Normally I would say I'm not that into “chick lit”. I'd generally rather dust off an old-fashioned classic novel by a Bronte sister than pick up a modern-day novel about an ill-fated woman who finally finds romance. Still, when I do come across such a book, I'm often hooked from start to finish! “The Undomestic Goddess” scratches that little itch for the occasional foray into less serious reading.
This is not to belittle the writing quality in any way. Kinsella can turn a phrase – and the head of a country gardener – as she brings her heroine to life on these pages. Samantha Sweeting, a hard-working young attorney, has fought for a spot as a partner in a prestigious law firm since her daydreams as a preteen. She practically lives at the office. But then, tragedy strikes – paperwork for a major account gets buried on her cluttered desk. She has missed a vital deadline! She panics, and flees. Her dreams are dashed.

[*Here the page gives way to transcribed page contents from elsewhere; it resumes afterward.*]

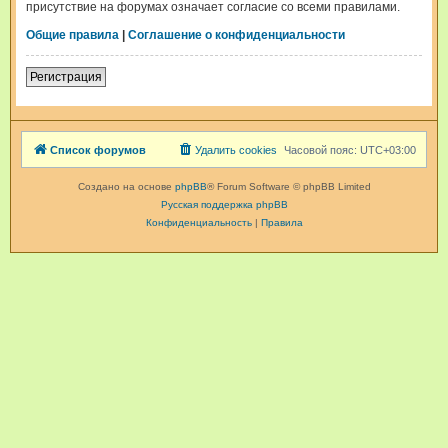
присутствие на форумах означает согласие со всеми правилами.
Общие правила
|
Соглашение о конфиденциальности
Регистрация
Список форумов
Удалить cookies
Часовой пояс:
UTC+03:00
Создано на основе
phpBB
® Forum Software © phpBB Limited
Русская поддержка phpBB
Конфиденциальность
|
Правила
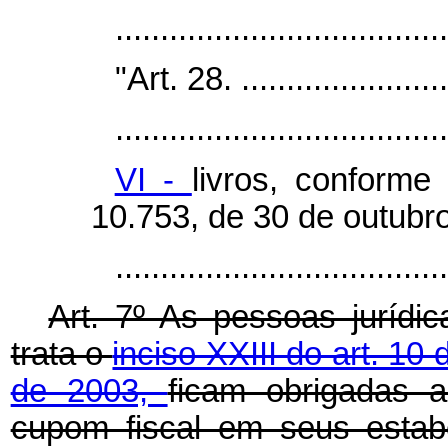
..................................
"Art. 28. ........................
.....................................
VI -
livros, conforme
10.753, de 30 de outubr
....................................
Art. 7º As pessoas jurídi
trata o
inciso XXIII do art. 10 
de 2003,
ficam obrigadas a
cupom fiscal em seus estabe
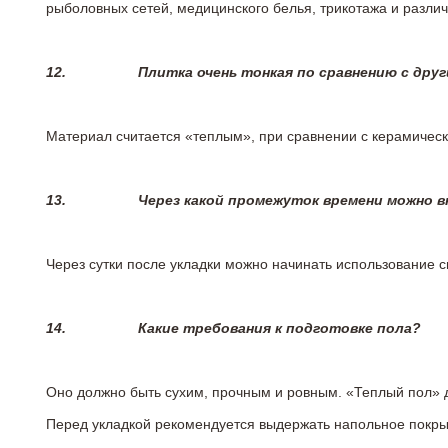
рыболовных сетей, медицинского белья, трикотажа и разли
12.
Плитка очень тонкая по сравнению с дру
Материал считается «теплым», при сравнении с керамичес
13.
Через какой промежуток времени можно 
Через сутки после укладки можно начинать использование 
14.
Какие требования к подготовке пола?
Оно должно быть сухим, прочным и ровным. «Теплый пол» 
Перед укладкой рекомендуется выдержать напольное покрыт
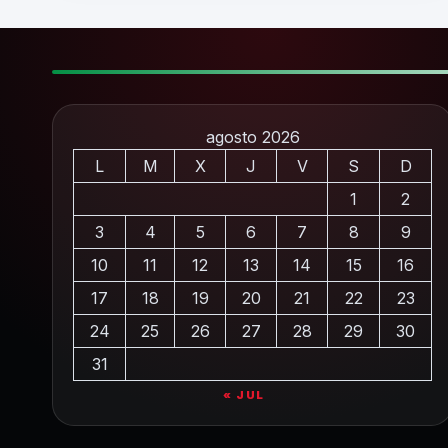
agosto 2026
L
M
X
J
V
S
D
1
2
3
4
5
6
7
8
9
10
11
12
13
14
15
16
17
18
19
20
21
22
23
24
25
26
27
28
29
30
31
« JUL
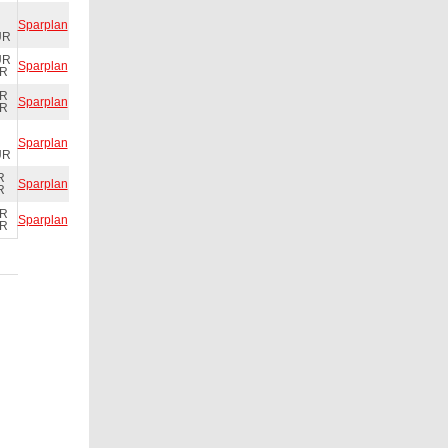
Sparplan
UR
UR
Sparplan
UR
UR
Sparplan
UR
Sparplan
UR
R
Sparplan
R
UR
Sparplan
UR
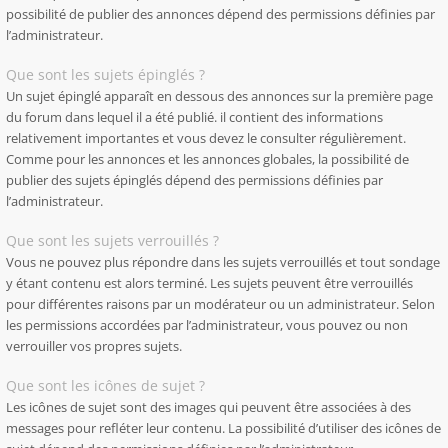
possibilité de publier des annonces dépend des permissions définies par
l’administrateur.
Que sont les sujets épinglés ?
Un sujet épinglé apparaît en dessous des annonces sur la première page
du forum dans lequel il a été publié. il contient des informations
relativement importantes et vous devez le consulter régulièrement.
Comme pour les annonces et les annonces globales, la possibilité de
publier des sujets épinglés dépend des permissions définies par
l’administrateur.
Que sont les sujets verrouillés ?
Vous ne pouvez plus répondre dans les sujets verrouillés et tout sondage
y étant contenu est alors terminé. Les sujets peuvent être verrouillés
pour différentes raisons par un modérateur ou un administrateur. Selon
les permissions accordées par l’administrateur, vous pouvez ou non
verrouiller vos propres sujets.
Que sont les icônes de sujet ?
Les icônes de sujet sont des images qui peuvent être associées à des
messages pour refléter leur contenu. La possibilité d’utiliser des icônes de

The series of events that ensues in her life will have you rooting for Samantha as she picks up the pieces and tries to find a way to carry on. Some elements of the story couldn't really happen quite this way in the real world – but that's half the fun of chick lit, isn't it? Others can make us relate to the main character: trying to get everything “right”, trying to choose the right path for ourselves while trying to be there for those we care about . . . . When Samantha takes on a job as a housekeeper, you'll chuckle at her antics in the kitchen. If you've ever royally screwed up a new dish you were trying to cook, you'll certainly get a kick out of this!
The main point of the story seems to be that we may be “sure” we want something in life, only to find out that when an “obstacle” got in the way, we were steered in a completely different direction – and found happiness and peace when we arrived. Sophie Kinsella is also the author of the popular Shopaholic books. (You'll enjoy the British culture showing through in the dialogue of this novel.) The book retails in hardcover for $23.00 in the US or $31.00 in Canada, a price high enough to make me want to cry. I found my copy in the local library. While I quite enjoyed it, I am not likely to ever read it again, so $23 is awfully steep to pay for something that is going to take up a couple of inches of book shelf real estate!
This novel was published in 2005 through Dial Press. ISBN 0-385-33868-6.